Après Les Forbans De La Nuit, 3 Femmes et La Rivière De Nos Amours, Wild Side revient en cette fin d’année pour nous proposer un nouveau Médiabook, celui de Elmer Gantry Le Charlatan. Une oeuvre majeure du cinéma américain marquant une collaboration inoubliable entre Burt Lancaster et Richard Brooks.

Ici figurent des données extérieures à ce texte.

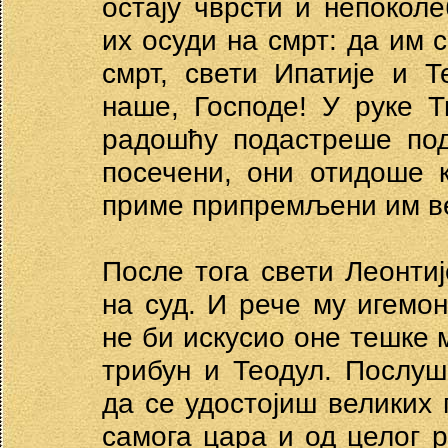
остају чврсти и непокол
их осуди на смрт: да им 
смрт, свети Ипатије и 
наше, Господе! У руке Т
радошћу подастреше под
посечени, они отидоше 
приме припремљени им в
После тога свети Леонти
на суд. И рече му игемон
не би искусио оне тешке 
трибун и Теодул. Послуш
да се удостојиш великих 
самога цара и од целог р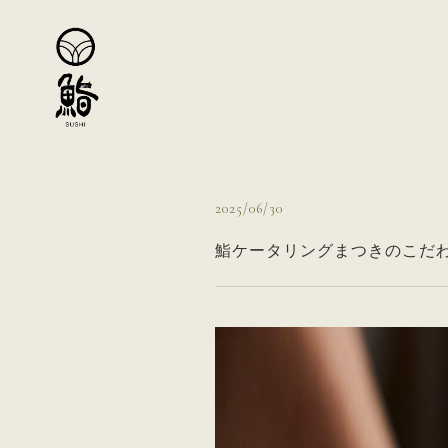
2025/06/30
鮨ケータリングまつきのこだ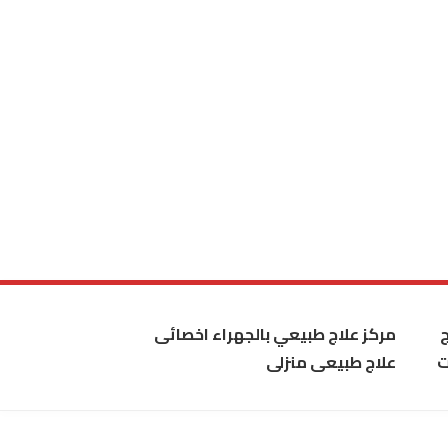
مركز علاج طبيعي بالجهراء اخصائى
ت
علاج طبيعى منزلى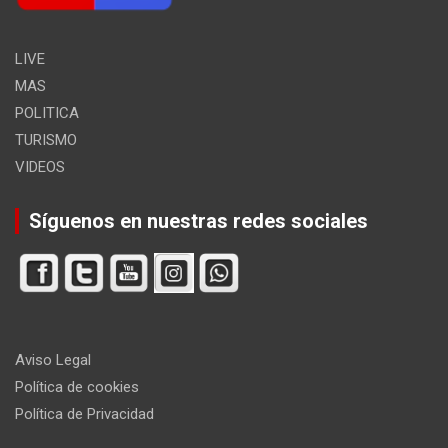
LIVE
MAS
POLITICA
TURISMO
VIDEOS
Síguenos en nuestras redes sociales
Aviso Legal
Política de cookies
Política de Privacidad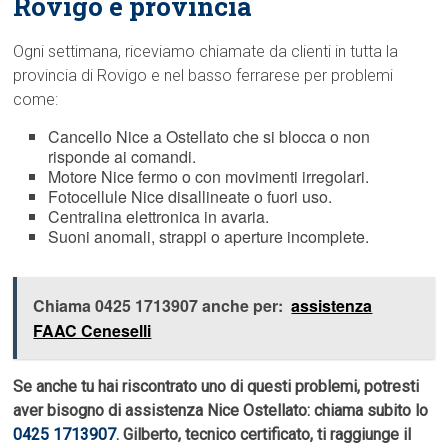
Rovigo e provincia
Ogni settimana, riceviamo chiamate da clienti in tutta la
provincia di Rovigo e nel basso ferrarese per problemi
come:
Cancello Nice a Ostellato che si blocca o non
risponde ai comandi.
Motore Nice fermo o con movimenti irregolari.
Fotocellule Nice disallineate o fuori uso.
Centralina elettronica in avaria.
Suoni anomali, strappi o aperture incomplete.
Chiama 0425 1713907 anche per:
assistenza
FAAC Ceneselli
Se anche tu hai riscontrato uno di questi problemi, potresti
aver bisogno di assistenza Nice Ostellato: chiama subito lo
0425 1713907
. Gilberto, tecnico certificato, ti raggiunge il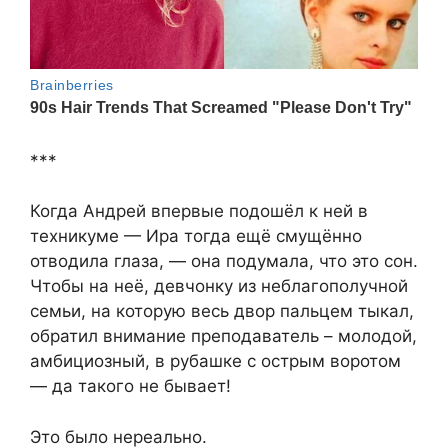
***
Когда Андрей впервые подошёл к ней в
техникуме — Ира тогда ещё смущённо
отводила глаза, — она подумала, что это сон.
Чтобы на неё, девчонку из неблагополучной
семьи, на которую весь двор пальцем тыкал,
обратил внимание преподаватель – молодой,
амбициозный, в рубашке с острым воротом
— да такого не бывает!
Это было нереально.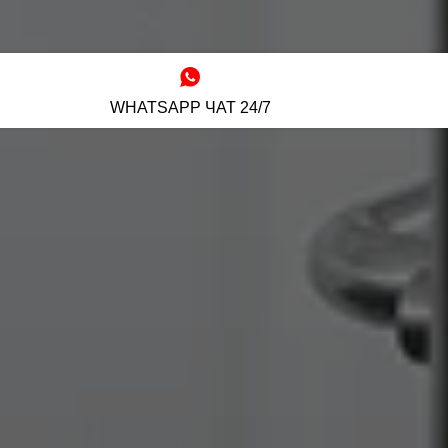
WHATSAPP ЧАТ 24/7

Nous reviendrons sur l’édition DVD du médiabook en deux temps :
I) La critique d’Elmer Gantry, Le Charlatan
II) Les caractéristiques techniques de l’édition DVD
L’avis de Quentin :
I) La critique d’Elmer Gantry, Le Charlatan
Le film de Richard Brooks s’ouvre autour de multiples affaires financières qu’entretient Elmer Gantry. Dès les premiers scènes, il installe le cadre de son récit autour de ce personnage de charlatan, qui se joue de l’offre et de la demande. Le personnage interprété par Burt Lancaster, en figure charismatique, sachant jouer avec les mots organise sa vie de marchand itinérant au gré d’acheteurs naïfs. Il est à petite échelle le reflet du monde industriel, le fruit de la société de consommation poussant à éveiller l’envie de posséder à des personnes qui ont déjà tout ce dont ils ont besoin. Suite à une énième farce commerciale, Elmer Gantry va se trouver confronter à un fantôme du passé, la religion, institut peut enviable des masses. Cette rencontre va le porter à percevoir un filon dans le domaine ecclésiastique.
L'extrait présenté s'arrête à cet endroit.